Por otra parte, hay un elemento muy curioso que prevalece sea la década que sea. El dominguero, por alguna razón, tiene problemas con los objetos y tiene que transportarlos. Para ello, antes llevaba una especie de neceser o bolso de mano llamado "mariconera". Una cosa así muy de gitanos a la que el dominguero medio se entregaba con la pasión de los dualismos existenciales, en este caso, el de su admiración y rechazo a la etnia calé. Más adelante, seguía existiendo la necesidad de transporte de objetos personales, pero cambiaba el envoltorio. Nos situamos ya en la era de las riñoneras, satánico atavío para trasladar enseres que, por otra parte, a saber qué mierdas serían, quizá unas pelusillas de bolsillo, un tornillo y tres o cuatro pesetas oxidadas. En Me Tenéis Contento la política de traslado de objetos personales por la vía pública tiene una línea clara y definida: todo aquél que lleve por la calle algo más de lo que le cabe en los bolsillos es maricón. Opinamos que el hombre sincero y honesto, si ve que algo no le entra en el bolsillo del pantalón, lo deja en casa. No usa un aparato, ya sea riñonera o bolso, para ir por ahí con más cosas de las que le permite su condición de homínido. El hombre de verdad no se engaña a sí mismo y a la sociedad, se conforma, y si necesita llevar algo que no le cabe en el bolsillo, lo lleva en la puta mano, hostia, que cada día sois más gays. Si un hombre no tiene cojones para ir por la vida con lo que puede guardar en los bolsillos de sus vaqueros, no tiene nada, ni palabra de honor. Cierto es que ir con el discman en agosto en la mano, como se hace en Me Teneis Contento, estimula las glándulas sudodíparas de dicha mano de manera extrema conformando una sensación de tortura refinada en la extremidad, que se está deshidratando la pobre, pero, joder, las mujeres tienen la regla y le ponen menos pegas a la vida. En resumen: El hombre heterosexual y machote como yo, lleva el discman en la mano, lo pasa fatal, no disfruta de la música durante el camino y luego se deja el aparato en la barra de algún bar. Digamos que es algo gilipollas, sí, pero al menos le podrá decir a su hijo con firmeza que él, en su juventud, no llevó un bolso de maricón, ni de hippi, que es peor.
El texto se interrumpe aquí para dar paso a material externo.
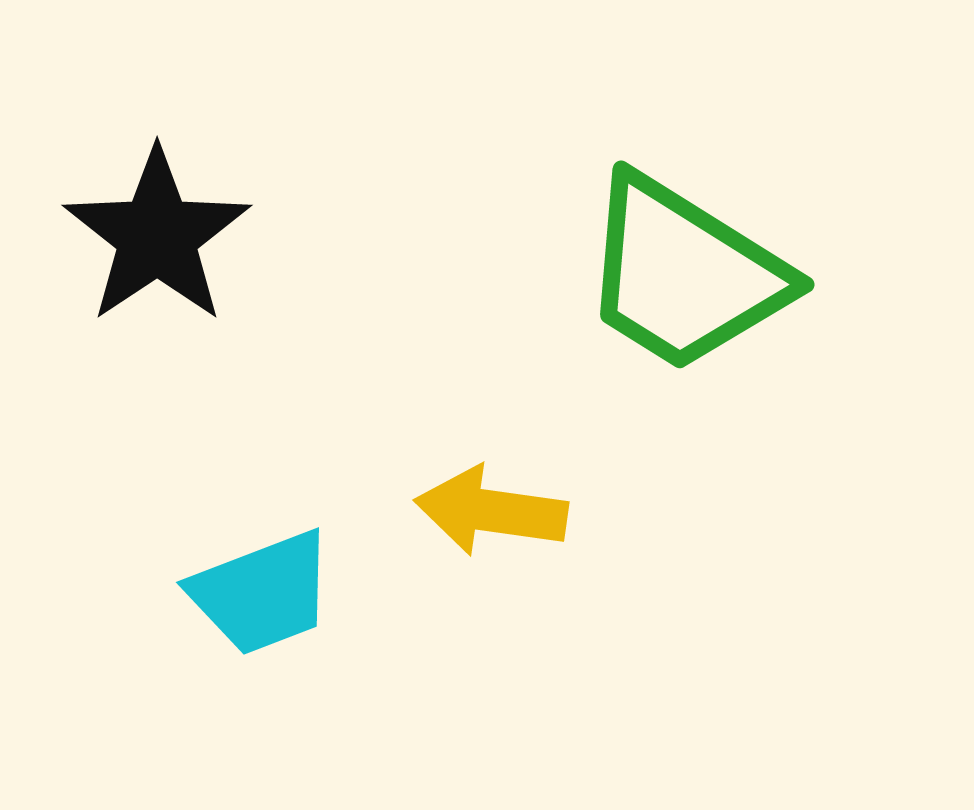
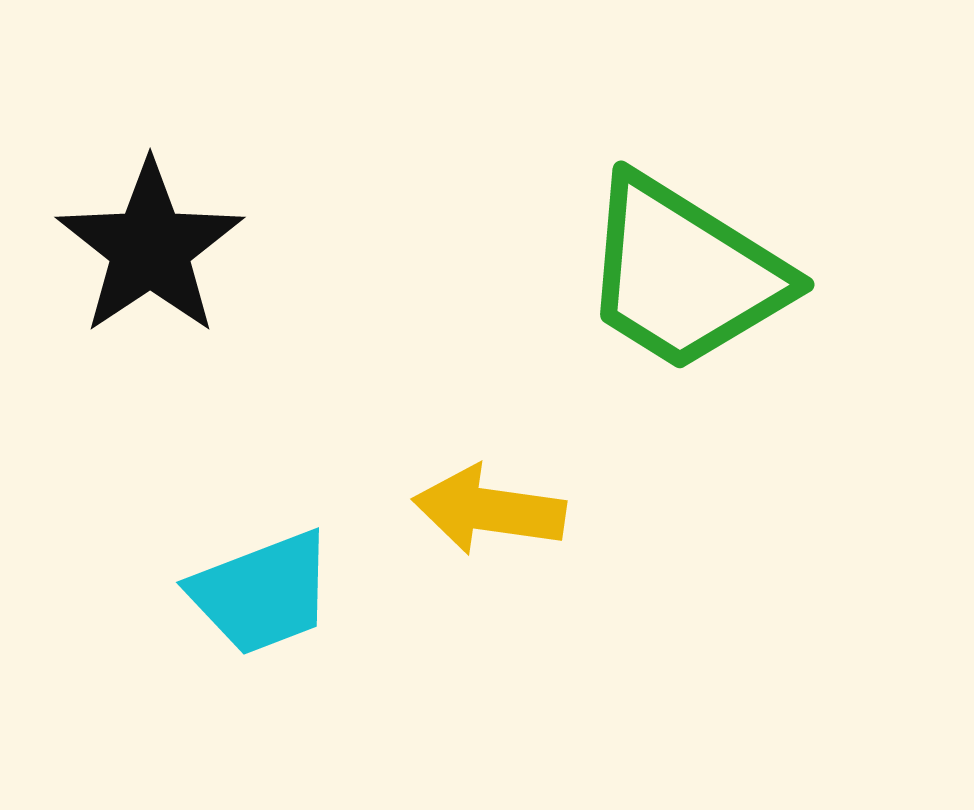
black star: moved 7 px left, 12 px down
yellow arrow: moved 2 px left, 1 px up
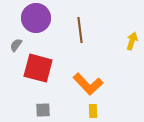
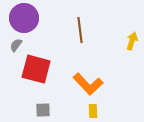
purple circle: moved 12 px left
red square: moved 2 px left, 1 px down
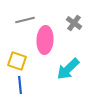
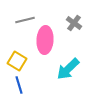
yellow square: rotated 12 degrees clockwise
blue line: moved 1 px left; rotated 12 degrees counterclockwise
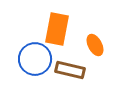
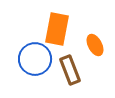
brown rectangle: rotated 56 degrees clockwise
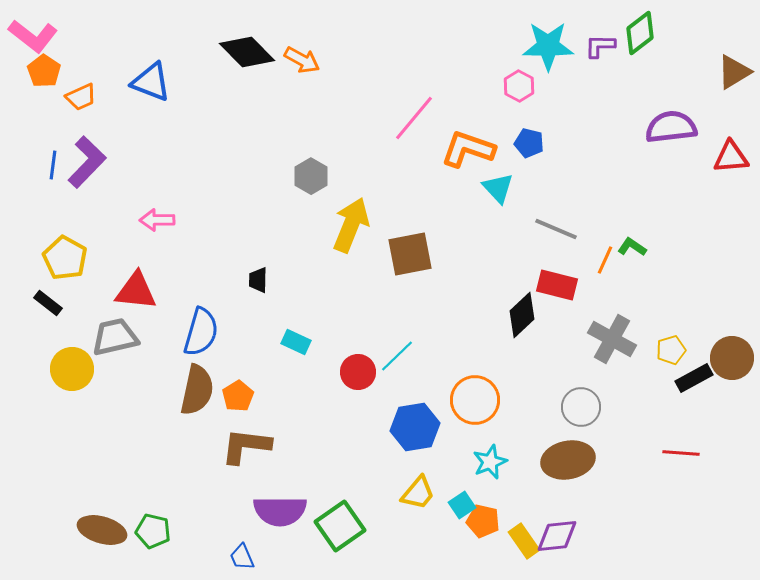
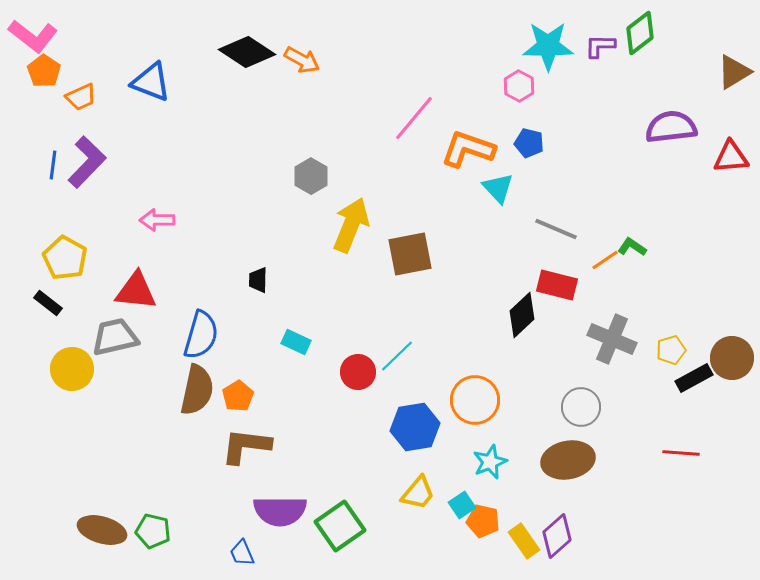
black diamond at (247, 52): rotated 12 degrees counterclockwise
orange line at (605, 260): rotated 32 degrees clockwise
blue semicircle at (201, 332): moved 3 px down
gray cross at (612, 339): rotated 6 degrees counterclockwise
purple diamond at (557, 536): rotated 36 degrees counterclockwise
blue trapezoid at (242, 557): moved 4 px up
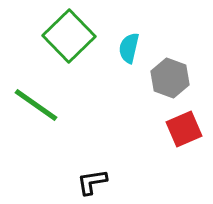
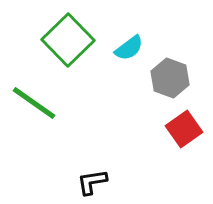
green square: moved 1 px left, 4 px down
cyan semicircle: rotated 140 degrees counterclockwise
green line: moved 2 px left, 2 px up
red square: rotated 12 degrees counterclockwise
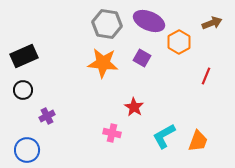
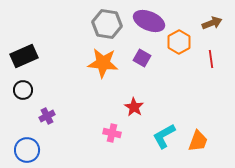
red line: moved 5 px right, 17 px up; rotated 30 degrees counterclockwise
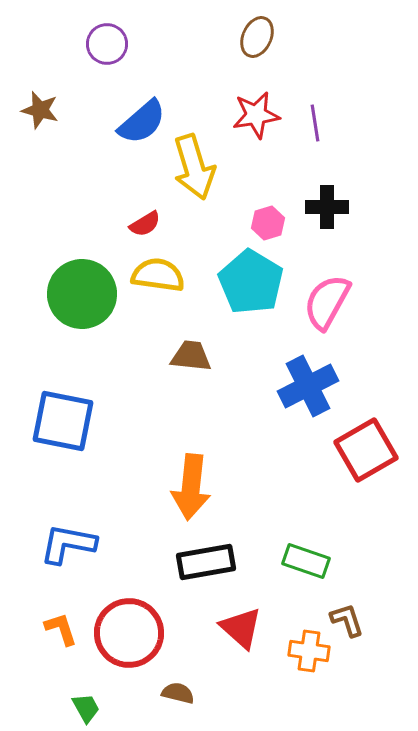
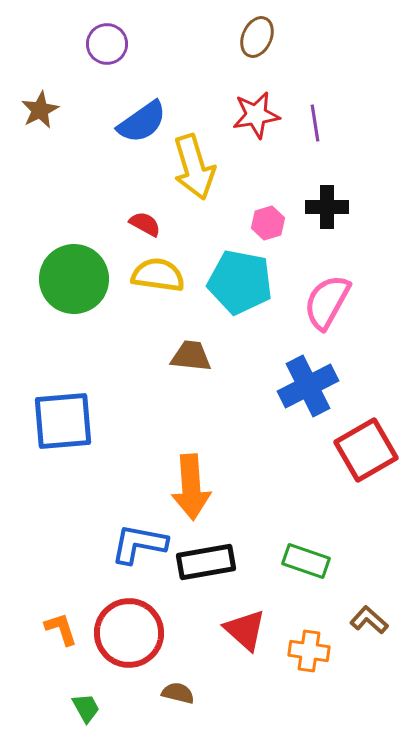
brown star: rotated 30 degrees clockwise
blue semicircle: rotated 6 degrees clockwise
red semicircle: rotated 120 degrees counterclockwise
cyan pentagon: moved 11 px left; rotated 20 degrees counterclockwise
green circle: moved 8 px left, 15 px up
blue square: rotated 16 degrees counterclockwise
orange arrow: rotated 10 degrees counterclockwise
blue L-shape: moved 71 px right
brown L-shape: moved 22 px right; rotated 30 degrees counterclockwise
red triangle: moved 4 px right, 2 px down
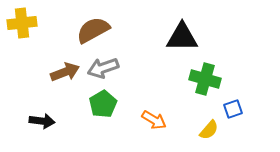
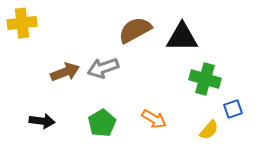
brown semicircle: moved 42 px right
green pentagon: moved 1 px left, 19 px down
orange arrow: moved 1 px up
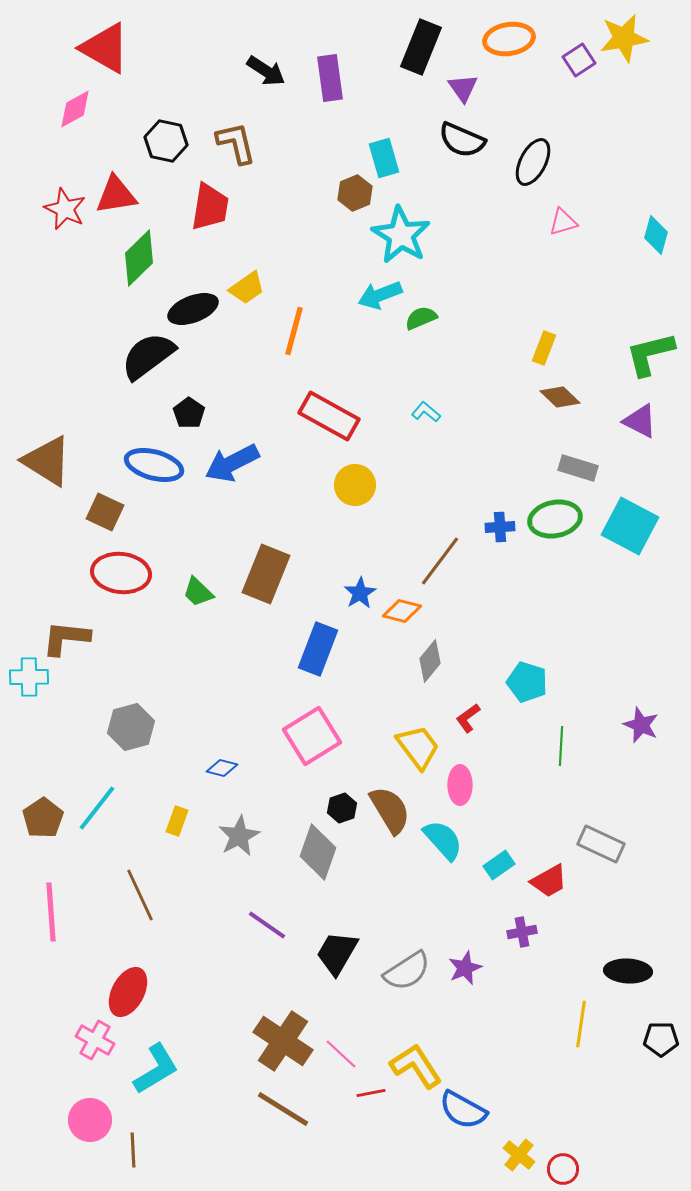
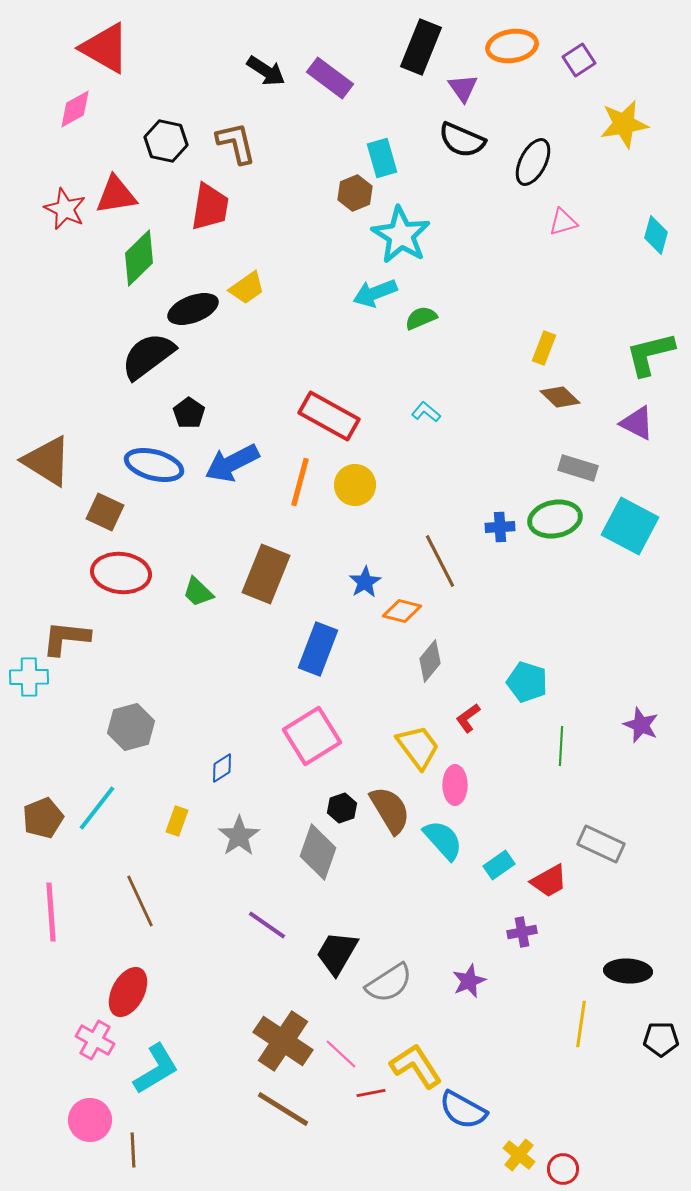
yellow star at (624, 38): moved 86 px down
orange ellipse at (509, 39): moved 3 px right, 7 px down
purple rectangle at (330, 78): rotated 45 degrees counterclockwise
cyan rectangle at (384, 158): moved 2 px left
cyan arrow at (380, 295): moved 5 px left, 2 px up
orange line at (294, 331): moved 6 px right, 151 px down
purple triangle at (640, 421): moved 3 px left, 2 px down
brown line at (440, 561): rotated 64 degrees counterclockwise
blue star at (360, 593): moved 5 px right, 11 px up
blue diamond at (222, 768): rotated 48 degrees counterclockwise
pink ellipse at (460, 785): moved 5 px left
brown pentagon at (43, 818): rotated 12 degrees clockwise
gray star at (239, 836): rotated 6 degrees counterclockwise
brown line at (140, 895): moved 6 px down
purple star at (465, 968): moved 4 px right, 13 px down
gray semicircle at (407, 971): moved 18 px left, 12 px down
Podríamos seguir hablando durante horas de las prendas domingueras. Que si una bandera de España en el reloj, moda que ya no se lleva, pero que tenía mucho pedigrí. Que si escayolos, mocasines con calcetines blancos -por cierto, volviendo al tema de la integridad sexual, nosotros de niños decíamos: calcetín blanco, zapato oscuro, maricón seguro. El caso es que merece más la pena señalar otros aspectos del dominguero madrileño. Por ejemplo, su inabarcable concepto de la higiene. Veamos, si un energúmeno malas pintas está sentado en un banco de un parque público con sus amigos bebiéndose unas litronas, es un asco, una vergüenza. Un motivo para echar miraditas amenazantes y estar a punto de llegar a las manos. El típico y deplorable conflicto de agarrones entre dos machos en diferentes celos de apareamiento, el uno amargado porque lleva siete años sin follar, y el otro amargado también porque le quedan siete para hacerlo por primera vez. En fin, beber en los parques puede llegar a ser asqueroso si se hace siguiendo la tradición de, al acabar el litro, lanzarlo verticalmente para que en su caída se rompa en mil pedazos que se clavaran en mil pies de niños con zapatillas Victoria de mercadillo -de las de ver una de tu número en un cajón gigante y pasarte la mañana buscando otra del mismo tamaño para reunir el par, muy entretenido para jubilados y gente de malvivir, pero muy duro para el hombre de hoy que no lleva bolso ni riñonera- y luego, tras reventar el vidrio, pota uno encima de los cristales. No es que sea un comportamiento muy católico, de acuerdo ¿pero por qué ha de serlo el que tu moñaco se cague en el dodotis y lo eches en una papelera de rejilla, de forma que quede expuesto tanto a la vista como a las pituitarias ajenas?. Que si ya se ven manadas de humanos enteras huir cuando escuchan el pápa-máma, ni que decir tiene el miedo que alberga el homo-sapiens para adentrarse en un territorio cuyos límites están demarcados con fresca y humeante mierda de crío estratégicamente dispuesta. Llegados a este punto, se preguntará el lector madrileño ¿y qué podríamos hacer con toda esta ralea de domingueros? Para mí está clarísimo: invadir el País Vasco.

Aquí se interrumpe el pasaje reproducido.